Drożdżowka z kakao
Marzyła mi się drożdżówka taka jak w dzieciństwie. Z dużą ilością pysznego kakao w środku. Nie wiem, dlaczego drożdżówka z kakao nie jest już teraz tak popularnym wypiekiem w sklepach. Tę robiłam na dwa różne sposoby – w keksówce i bez formy, bezpośrednio na blasze. Wychodzi za każdym razem, tylko różni się wysokością. Sami wybierzcie idealne dla siebie rozwiązanie.
A przy okazji – wyrazu „kakao” oczywiście nie odmieniamy. Chociaż w mowie potocznej można użyć sformułowania „drożdżówka z kakałkiem” i nikt nam głowy nie urwie.
Składniki
Ciasto
500 g mąki
40 g świeżych drożdży (lub 14 g suchych)
3 łyżki cukru
2 łyżeczki cukru z wanilią
2 jajka
250 ml mleka
1 łyżka roztopionego i ostudzonego masła
Jeśli używamy świeżych drożdży, mieszamy je z ciepłym mlekiem, łyżką mąki i cukru i odstawiamy na 15 minut. Potem dodajemy resztę składników, mieszamy i wyrabiamy zwarte, elastyczne ciasto – ręcznie lub mikserem z hakiem do ciasta drożdżowego. W przypadku drożdży suchych od razu mieszamy wszystkie składniki.

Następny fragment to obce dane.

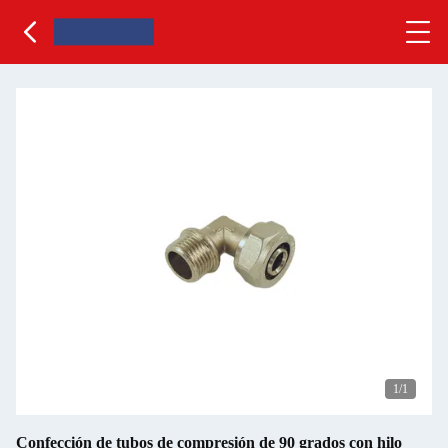
1
/1
Confección de tubos de compresión de 90 grados con hilo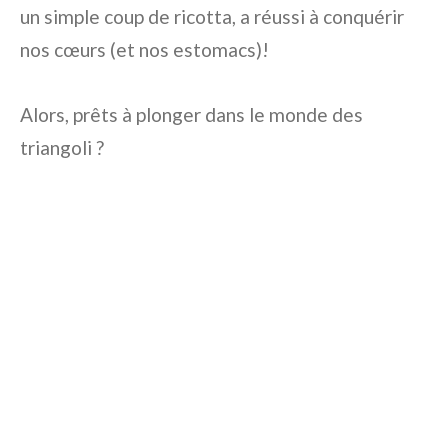
un simple coup de ricotta, a réussi à conquérir
nos cœurs (et nos estomacs)!
Alors, prêts à plonger dans le monde des
triangoli ?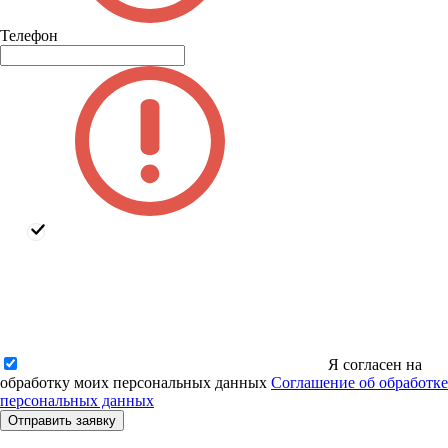
Телефон
Я согласен на
обработку моих персональных данных
Соглашение об обработке
персональных данных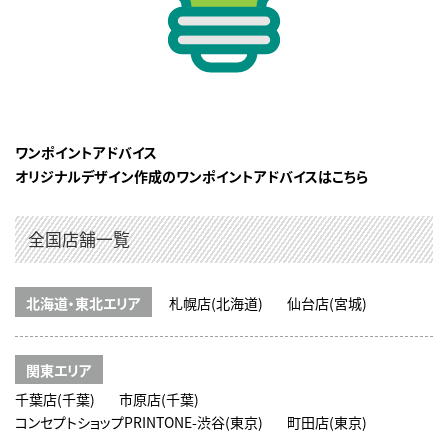
ワンポイントアドバイス
オリジナルデザイン作成のワンポイントアドバイスはこちら
全国店舗一覧
北海道・東北エリア
札幌店(北海道)
仙台店(宮城)
関東エリア
千葉店(千葉)
市原店(千葉)
コンセプトショップPRINTONE-渋谷(東京)
町田店(東京)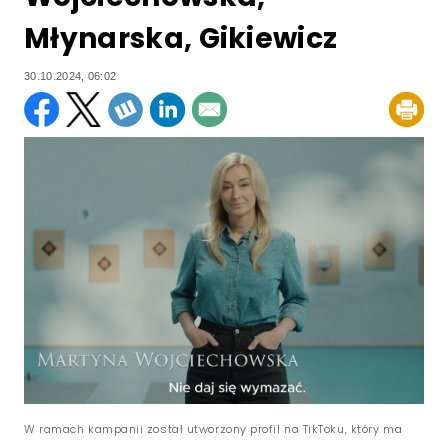
Młynarska, Gikiewicz
30.10.2024, 06:02
W ramach kampanii został utworzony profil na TikToku, który ma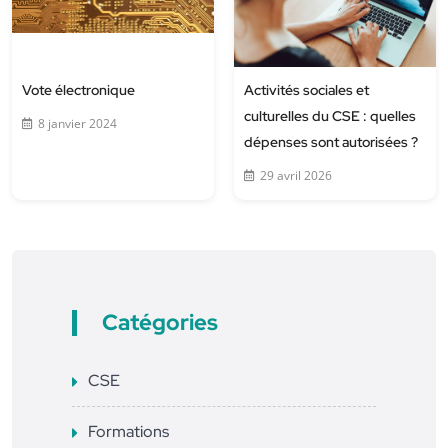
Vote électronique
Activités sociales et
culturelles du CSE : quelles
8 janvier 2024
dépenses sont autorisées ?
29 avril 2026
Catégories
CSE
Formations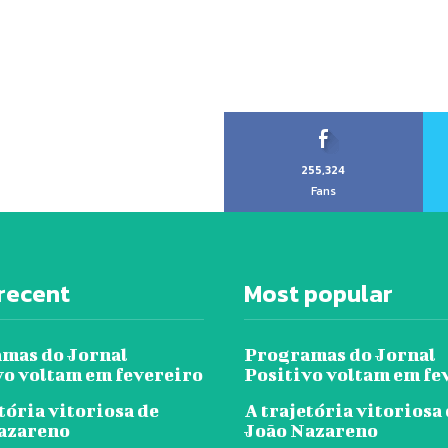
255,324
Fans
recent
Most popular
mas do Jornal
Programas do Jornal
vo voltam em fevereiro
Positivo voltam em fe
tória vitoriosa de
A trajetória vitoriosa
azareno
João Nazareno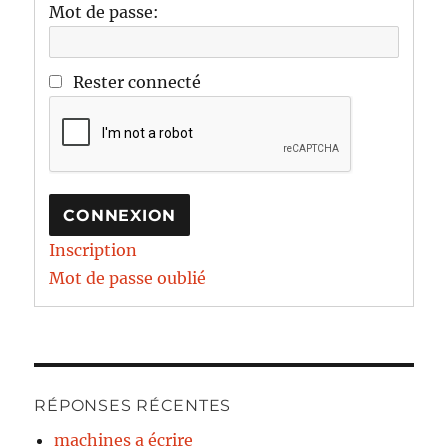
Mot de passe:
Rester connecté
CONNEXION
Inscription
Mot de passe oublié
RÉPONSES RÉCENTES
machines a écrire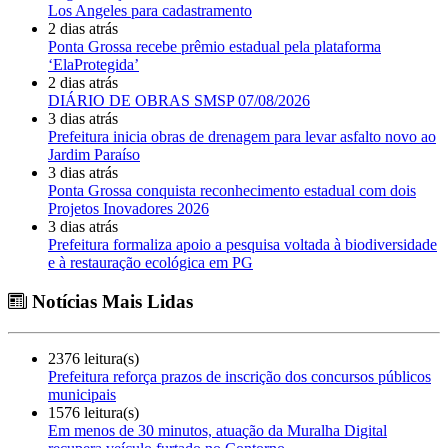
Los Angeles para cadastramento
2 dias atrás
Ponta Grossa recebe prêmio estadual pela plataforma
‘ElaProtegida’
2 dias atrás
DIÁRIO DE OBRAS SMSP 07/08/2026
3 dias atrás
Prefeitura inicia obras de drenagem para levar asfalto novo ao
Jardim Paraíso
3 dias atrás
Ponta Grossa conquista reconhecimento estadual com dois
Projetos Inovadores 2026
3 dias atrás
Prefeitura formaliza apoio a pesquisa voltada à biodiversidade
e à restauração ecológica em PG
Notícias Mais Lidas
2376 leitura(s)
Prefeitura reforça prazos de inscrição dos concursos públicos
municipais
1576 leitura(s)
Em menos de 30 minutos, atuação da Muralha Digital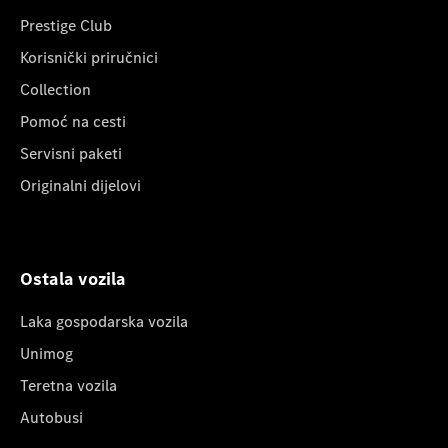
Prestige Club
Korisnički priručnici
Collection
Pomoć na cesti
Servisni paketi
Originalni dijelovi
Ostala vozila
Laka gospodarska vozila
Unimog
Teretna vozila
Autobusi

Z ciasta formujemy kulę, wkładamy ją do omączonej miski, przykrywamy ściereczką i odstawiamy w ciepłe miejsce do podwojenia objętości, czyli na ok. 1-1,5 godziny.
Nadzienie
5 łyżek gorzkiego kakao
4 łyżki cukru
100 g zimnego masła
Wyrośnięte ciasto jeszcze chwilę wyrabiamy, a potem dzielimy na dwie części i każdą z nich rozwałkowujemy na kształt prostokąta. Posypujemy ciasto cukrem i kakao i rozkładamy równomiernie wiórki startego na tarce masła. Można też masło roztopić i posmarować nim ciasto, a potem wyłożyć kakao i cukier – wtedy najprawdopodobniej wykorzystamy mniej masła.
Ciasto zwijamy jak roladę, przekładamy do keksówek wyłożonych papierem do pieczenia albo układamy na blasze wyłożonej papierem. Przykrywamy ściereczką i odstawiamy na pół godziny do wyrośnięcia.
Pieczemy w 180 stopniach przez 30-35 minut.